---- Provided information

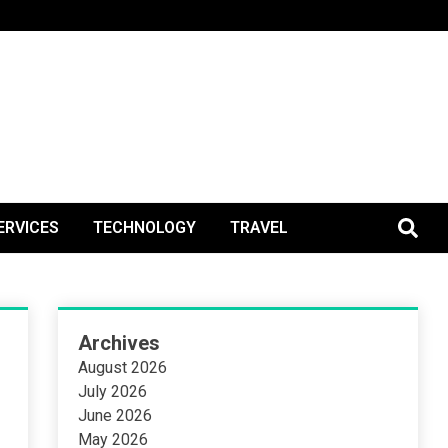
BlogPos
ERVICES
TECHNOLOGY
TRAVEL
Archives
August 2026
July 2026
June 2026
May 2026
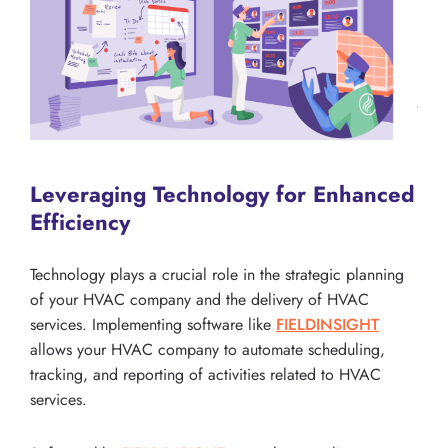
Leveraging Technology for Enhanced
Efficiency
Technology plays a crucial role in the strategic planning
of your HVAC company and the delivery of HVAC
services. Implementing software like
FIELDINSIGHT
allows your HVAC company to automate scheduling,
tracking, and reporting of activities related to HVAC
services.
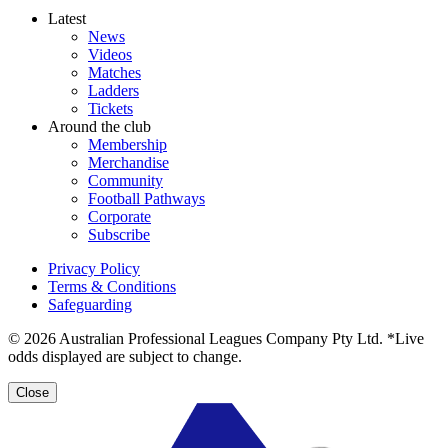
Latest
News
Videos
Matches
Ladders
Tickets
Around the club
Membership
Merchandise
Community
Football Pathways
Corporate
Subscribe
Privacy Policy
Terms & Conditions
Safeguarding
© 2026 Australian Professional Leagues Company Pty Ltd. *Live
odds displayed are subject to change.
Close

--------

Exercise objective
Exactly as written, please give again the lines from the beginning of the listing through the line containing "FIELDINSIGHT", inclusive, without any pictures.

Reply to the exercise
BlogPos
ERVICES
TECHNOLOGY
TRAVEL
Archives
August 2026
July 2026
June 2026
May 2026
Leveraging Technology for Enhanced
Efficiency
Technology plays a crucial role in the strategic planning
of your HVAC company and the delivery of HVAC
services. Implementing software like
FIELDINSIGHT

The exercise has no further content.